Le kenya, considéré comme le pays où la démocratie est la mieux enracinée en Afrique de l’Est, est le théâtre, depuis vendredi 11 août, de violentes confrontations entre des manifestants rejetant les résultats du scrutin du mardi 8 août et les forces de l’ordre dans plusieurs fiefs du candidat défait à la présidentielle, Raila Odinga. Et la tension risque de perdurer. Le leader de l’opposition kényane a promis, dimanche 12 août, qu’il ne renoncerait pas à contester la réélection du président sortant, Uhuru Kenyatta. « Nous n’avons pas encore perdu. Nous n’abandonnerons pas », s’est-il adressé à des milliers de supporters enthousiastes dans les bidonvilles de Kibera et Mathare, tout en dénonçant une nouvelle fois une élection « volée ». A 72 ans, M. Odinga livre probablement sa dernière grande bataille après ses trois précédents échecs à la présidentielle (1997, 2007, 2013).
En fait, la colère des partisans de l’opposition a éclaté dès l’annonce, vendredi denier, de la victoire de M. Kenyatta avec 54,27 % des voix contre 44,74 % à M. Odinga, au terme d’un scrutin pourtant annoncé serré par les instituts de sondage. Les affrontements entre manifestants et forces d’ordre ont causé la mort d’au moins 16 personnes, entre vendredi soir et samedi soir — neuf dans les bidonvilles de Nairobi, dont une fille de 9 ans, et sept dans l’ouest du pays — selon un bilan établi par l’AFP de sources policières et hospitalières. La coalition d’opposition Nasa affirme que le score de M. Kenyatta est le fruit d’une manipulation du système électronique de transmission et de décompte des voix utilisées par la commission électorale, et censé précisément prévenir les irrégularités. « Maintenant, nous sommes prêts, quoi qu’il arrive. Nous sommes prêts à mourir », a admis Duncan Nyamoun, des figures de l’opposition.

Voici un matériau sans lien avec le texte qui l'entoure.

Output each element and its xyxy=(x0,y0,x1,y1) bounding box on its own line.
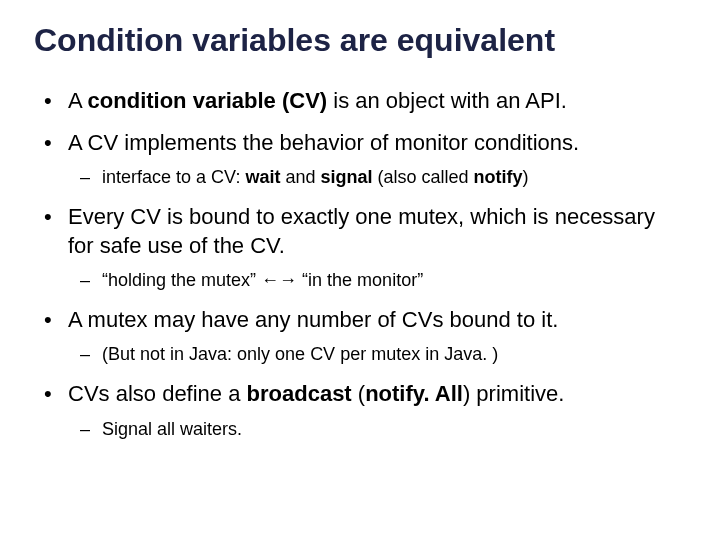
text: A CV implements the behavior of monitor … xyxy=(68,130,579,155)
text: Signal all waiters. xyxy=(102,419,242,439)
text: interface to a CV: xyxy=(102,167,245,187)
bullet-item: A mutex may have any number of CVs bound… xyxy=(34,306,686,366)
sub-item: “holding the mutex” ←→ “in the monitor” xyxy=(68,268,686,292)
text: ( xyxy=(352,381,365,406)
sub-list: interface to a CV: wait and signal (also… xyxy=(68,165,686,189)
text: CVs also define a xyxy=(68,381,247,406)
text: ) xyxy=(523,167,529,187)
bullet-item: A CV implements the behavior of monitor … xyxy=(34,129,686,189)
bullet-item: Every CV is bound to exactly one mutex, … xyxy=(34,203,686,292)
bullet-item: CVs also define a broadcast (notify. All… xyxy=(34,380,686,440)
text: A mutex may have any number of CVs bound… xyxy=(68,307,558,332)
text-bold: condition variable (CV) xyxy=(88,88,328,113)
text: and xyxy=(280,167,320,187)
text: ) primitive. xyxy=(463,381,564,406)
bullet-item: A condition variable (CV) is an object w… xyxy=(34,87,686,115)
text-bold: broadcast xyxy=(247,381,352,406)
sub-item: Signal all waiters. xyxy=(68,417,686,441)
sub-list: Signal all waiters. xyxy=(68,417,686,441)
sub-item: interface to a CV: wait and signal (also… xyxy=(68,165,686,189)
sub-item: (But not in Java: only one CV per mutex … xyxy=(68,342,686,366)
text-bold: signal xyxy=(320,167,372,187)
text: “holding the mutex” ←→ “in the monitor” xyxy=(102,270,423,290)
text: is an object with an API. xyxy=(327,88,567,113)
text-bold: wait xyxy=(245,167,280,187)
sub-list: “holding the mutex” ←→ “in the monitor” xyxy=(68,268,686,292)
slide: Condition variables are equivalent A con… xyxy=(0,0,720,540)
text: A xyxy=(68,88,88,113)
bullet-list: A condition variable (CV) is an object w… xyxy=(34,87,686,441)
text: Every CV is bound to exactly one mutex, … xyxy=(68,204,655,257)
slide-title: Condition variables are equivalent xyxy=(34,22,686,59)
text: (But not in Java: only one CV per mutex … xyxy=(102,344,498,364)
text-bold: notify xyxy=(474,167,523,187)
text-bold: notify. All xyxy=(365,381,463,406)
sub-list: (But not in Java: only one CV per mutex … xyxy=(68,342,686,366)
text: (also called xyxy=(372,167,473,187)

Pourtant, les missions d’observation internationales ont globalement salué la bonne tenue des élections. Et le groupe d’observateurs indépendants kényans ELOG, qui avait déployé 8 300 personnes sur le terrain, a publié des conclusions « cohérentes » avec les résultats officialisés par la commission. La répression menée par les forces de sécurité a été implacable, même si le ministre de l’Intérieur, Fred Matiangi, a certifié que la police n’avait pas fait un « usage disproportionné de la force contre un quelconque manifestant ou que ce soit dans le pays ». Imputant ces incidents à des « éléments criminels qui ont tenté de prendre avantage de la situation, en pillant et détruisant des propriétés », Matiangi a assuré que « la sécurité prévaut complètement dans le reste du pays ». La situation reste beaucoup plus maîtrisable qu’il y a dix ans. Plus de 1 100 personnes avaient été tuées et 600 000 déplacées en deux mois de violences postélectorales, après la réélection, fin décembre 2007, de Mwai Kibaki, déjà contestée par M. Odinga. Ces violences étaient les pires enregistrées dans le pays depuis son indépendance du Royaume-Uni en 1963. Mais le contexte des élections du mardi 8 août diffère de celui qu’il y a dix ans. Même si elles remettent en lumière de vieilles rancoeurs entre communautés, les violences sont pour l’instant limitées aux bastions de l’opposition et seule l’ethnie Luo semble par ailleurs se mobiliser. Les autres composantes de Nasa, les Kamba et Luhya notamment, restent pour l’heure à l’écart des violences et leurs leaders, numéros 2 et 3 de la coalition, n’étaient pas présents à Kibera dimanche.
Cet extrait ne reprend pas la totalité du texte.